Fig 2. Antiplasmodial effector abundance in the supernatants from Asaia.

(A) A representative ELISA that utilized anti-Myc primary and anti-mouse-HRP secondary antibodies to detect the presence of the recombinant protein in the supernatant fraction of transgenic Asaia strains. SF2.1, wild-type Asaia. (B) Quantification of supernatant fractions of the ELISA analysis. Relative levels (expressed as absorbance values measured at 450 nm) of substrate cleaved by the HRP-conjugate anti-mouse antibody across five separate trials. Statistical significance was determined using one-way ANOVA with Dunnett’s correction where significance is represented by *P < 0.05, **P < 0.01, and ***P < 0.001 with experimental replicates. SF2.1, wild-type Asaia. (C) Representative western blot of supernatants from antiplasmodial Asaia strains. SF2.1, wild-type Asaia; +, pIT2-scFv Myc positive control; MBP*, MBP diluted to a final OD₆₀₀ of 10.

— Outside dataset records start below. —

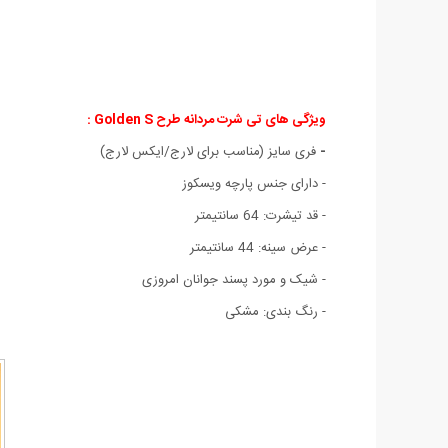
ویژگی های تی شرت مردانه طرح Golden S :
-
فری سایز (مناسب برای لارج/ایکس لارج)
- دارای جنس پارچه ویسکوز
- قد تیشرت: 64 سانتیمتر
- عرض سینه: 44 سانتیمتر
- شیک و مورد پسند جوانان امروزی
- رنگ بندی: مشکی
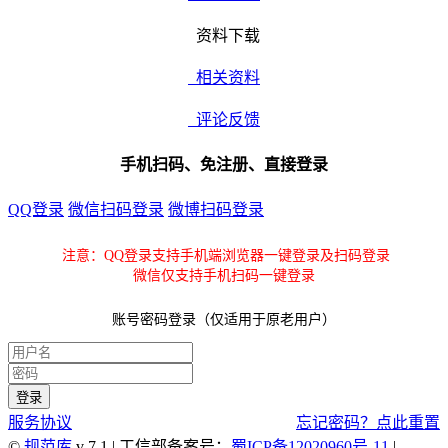
资料下载
相关资料
评论反馈
手机扫码、免注册、直接登录
QQ登录
微信扫码登录
微博扫码登录
注意：QQ登录支持手机端浏览器一键登录及扫码登录
微信仅支持手机扫码一键登录
账号密码登录（仅适用于原老用户）
服务协议
忘记密码？点此重置
©
规范库
v 7.1 | 工信部备案号：
蜀ICP备12020960号-11
|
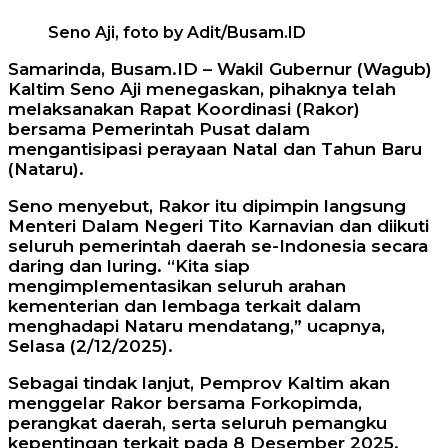
Seno Aji, foto by Adit/Busam.ID
Samarinda, Busam.ID – Wakil Gubernur (Wagub)
Kaltim Seno Aji menegaskan, pihaknya telah
melaksanakan Rapat Koordinasi (Rakor)
bersama Pemerintah Pusat dalam
mengantisipasi perayaan Natal dan Tahun Baru
(Nataru).
Seno menyebut, Rakor itu dipimpin langsung
Menteri Dalam Negeri Tito Karnavian dan diikuti
seluruh pemerintah daerah se-Indonesia secara
daring dan luring. “Kita siap
mengimplementasikan seluruh arahan
kementerian dan lembaga terkait dalam
menghadapi Nataru mendatang,” ucapnya,
Selasa (2/12/2025).
Sebagai tindak lanjut, Pemprov Kaltim akan
menggelar Rakor bersama Forkopimda,
perangkat daerah, serta seluruh pemangku
kepentingan terkait pada 8 Desember 2025.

Fig 3. Fitness assessments of antiplasmodial Asaia strains.

(A) Cell viability of Asaia strains on solid media. The Myc and MBP strains had the highest significant percentage of dead cells while SF2.1, TrxA and GST had the lowest percentage. (B) Growth curves and maximum growth rates (μmax) were calculated from individual isolates of each strain. Only MBP showed a significantly lower μmax than the PhoA strain. (C) Each strain was competed in mannitol media with wild-type Asaia SF2.1. Ratios of transgenic vs. whole culture CFUs are displayed. A 50:50 ratio indicates no loss of the paratransgenic strain during the course of the experiment. (D) Relative colonization of mosquito midguts by antiplasmodial Asaia strains. The His strain had the highest rate of colonization, followed by the GST strain; the PhoA strain had the lowest rate of colonization. Statistical significance for each experiment was determined using one-way ANOVA with Dunnett’s correction where significance is represented by *P < 0.05, **P < 0.01, and ***P < 0.001 with experimental replicates (A. n ≤ 18, B. n ≤ 10, C. n = 3). Only significant comparisons are shown.

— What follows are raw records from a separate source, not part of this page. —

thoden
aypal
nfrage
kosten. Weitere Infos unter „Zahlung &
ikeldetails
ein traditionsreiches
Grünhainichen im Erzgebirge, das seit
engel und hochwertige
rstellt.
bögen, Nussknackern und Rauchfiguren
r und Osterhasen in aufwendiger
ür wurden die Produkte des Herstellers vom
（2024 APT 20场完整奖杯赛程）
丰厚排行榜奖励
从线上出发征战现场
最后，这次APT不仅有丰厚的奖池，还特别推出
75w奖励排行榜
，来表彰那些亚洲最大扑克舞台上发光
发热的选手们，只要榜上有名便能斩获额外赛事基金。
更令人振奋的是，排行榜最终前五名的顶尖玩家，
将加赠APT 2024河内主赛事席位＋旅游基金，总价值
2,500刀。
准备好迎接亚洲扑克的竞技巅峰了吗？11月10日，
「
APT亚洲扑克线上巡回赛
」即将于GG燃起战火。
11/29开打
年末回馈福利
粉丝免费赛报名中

Fig 4. Suppression of P. berghei development by paratransgenic Asaia strains.

In four separate trials, oocysts were counted in mosquitoes infected with Asaia strains that were fed on a P. berghei infected mouse. Each dot represents an individual midgut and the number of P. berghei oocysts it contained. Prevalence is the fraction of midguts with at least one oocyst. SF2.1 is the wild type Asaia strain (negative control), Hyp4 is the Asaia strain releasing only alkaline phosphatase (negative control), and PhoA is a previously developed scorpine antiplasmodial strain with alkaline phosphatase as the fusion partner protein (positive control). All antiplasmodial strains significantly reduced the median number of oocysts (horizontal bars) compared to the wild-type strain (quantile regression, P < 0.01), while only the Myc and MBP antiplasmodial strains had a significantly higher median number of oocysts compared to the PhoA strain (quantile regression, P < 0.02161). The prevalence of infection was also significantly different between the wild-type and all antiplasmodial strains except for the Myc strain (χ², 1 df). Only the Myc and His antiplasmodial strains had a significantly higher prevalence of infection compared to the PhoA strain (χ², 1 df). There was no significant difference between the wild-type and Hyp4 negative controls. P-values: *P < 0.05, **P < 0.01, ***P < 0.001.